The European Union finance ministers will meet on Saturday to discuss the issue, confronted with high debt after two years of boosting economies during the coronavirus pandemic and huge investment needs to prevent the ultimate crisis of climate change.
The additional problem that worsens the situation is crisis caused by surging cost-of-living, with record high inflation, soaring energy costs on a counter effect on sanctions, as Russia slashes gas supplies to Europe, as well as a looming recession that is already draining hundreds of billions from government funds in various support measures, with more very likely to come.

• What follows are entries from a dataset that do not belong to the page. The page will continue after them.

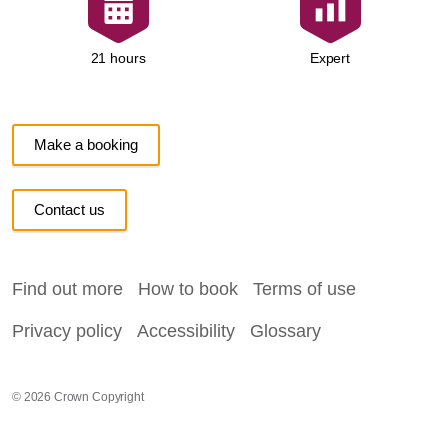
Expert
21 hours
Make a booking
Contact us
Find out more
How to book
Terms of use
Privacy policy
Accessibility
Glossary
© 2026 Crown Copyright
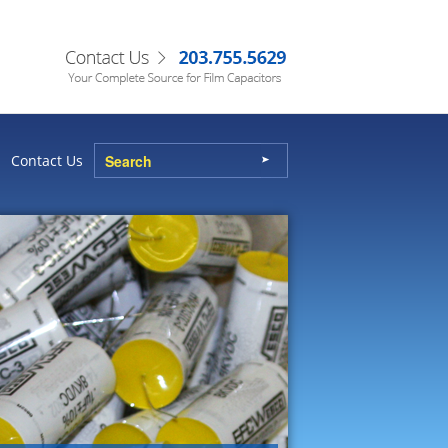
Contact Us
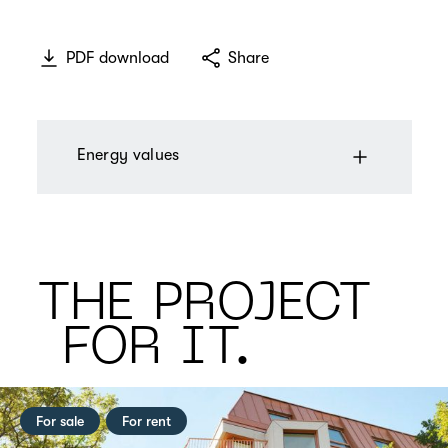
PDF download
Share
Energy values
THE PROJECT
FOR IT.
For sale
For rent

EU rules, conceptually rooted in the economically more stable times known as the “Great Moderation” in the 1990s and aimed mainly at safeguarding the value of the euro through curbs on government borrowing, have a hard time coping with all that.
EU top officials say public debt must be below 60% of gross domestic product and government deficit below 3% of GDP, but the pandemic left many countries with debt well above 100% of GDP, with Greece at around 185% and Italy around 150%, and 2021 deficits often twice the EU limit.
This makes it impossible for many governments to adhere to the EU rule that they should cut debt each year by 1/20th of the difference between its current level and 60% of GDP.
Position papers of France, Italy, Germany, Spain and the Netherlands as well as senior EU officials say the 1/20th rule will therefore have to go – either explicitly, or because governments and the Commission agree not to apply it.
But it is not clear what it could be replaced with. Berlin thinks governments should simply cut their structural deficit every year by at least 0.5% of GDP until they reach balance. That, combined with economic growth, would take care of debt, with similar model likely to adopted by EU officials.
Talks on the changes are likely to take months, possibly into the second quarter of 2023. The rules will stay suspended next year to give governments time and space to shield economies from the energy crisis.
The European Commission is expected to present its proposals on how the framework could be changed in the second half of October.